By Jodie Jones
This week at Great Dixter, a cacophony of bird song accompanied me around the garden. For once, the M25 wasn’t clogged with traffic, so I arrived early enough to have it all to myself for an indulgent half hour before the day really began.
The beds were a mass of primroses, hellebores, narcissi, fritillaries and crocus, together with the last of the snowdrops and the very first of the tulips. After a winter of hard work, it all looked as good as I have ever seen it at this time of year.
Then I started work and my first job was… a walk around the garden – this time with the whole team, taking stock.
There were more annuals to pot up and, unusually, some turf to lay, but my group was sent to the banks of the Horse Pond, where a lot of dogwoods and willows needed attention.

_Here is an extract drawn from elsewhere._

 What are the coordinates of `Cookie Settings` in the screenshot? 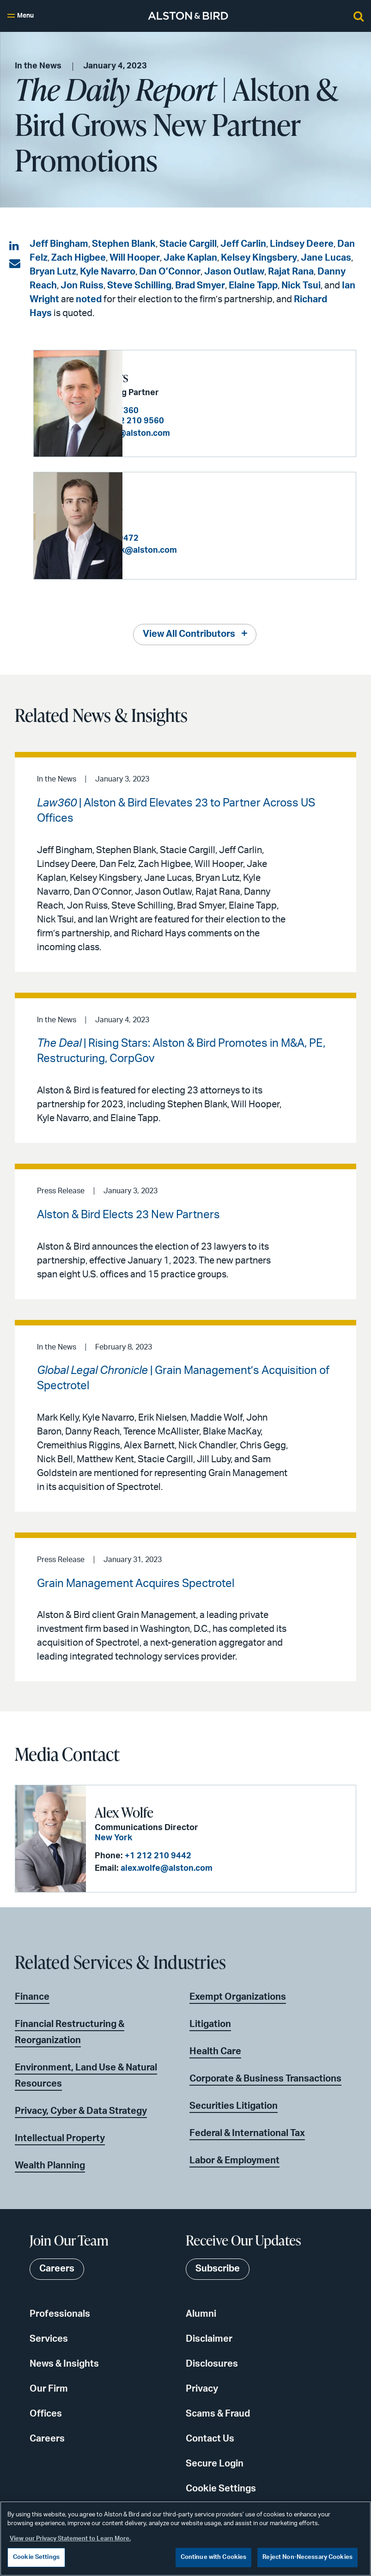 It's located at (221, 2488).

These Cornus alba grow in competitive grassland, so Fergus asked us to remove only old, flowered wood and leave any first year stems to help the plants regenerate. The willows got a standard pollarding.
At coffee break, everyone lined their chairs up just outside the Mess Room thatch to bask in the sunshine, and then I wriggled into a pair of waders and climbed into the Horse Pond! Another Dixter first!!
After a somewhat nervous start, I loved standing thigh deep in slightly smelly water to get at the rest of the willows. There was the odd ‘exciting’ moment when I stumbled into a hole or my foot got stuck in the mud, but snipping away in the warm sun was blissful.
Georgie joined me in the water, on her last day of a month in the gardens, while George and Andrew kindly did the boring tidying up, and it all looked satisfyingly smart by the time we finished.
Getting out of the water, and then out of the waders, wasn’t my most elegant five minutes but everyone pretended not to notice, and allowed me to take the willow stems home to weave into pot toppers, so it really was a perfect day.
Dixter has now reopened to visitors after the winter closure, so why not come and see what we have been up to?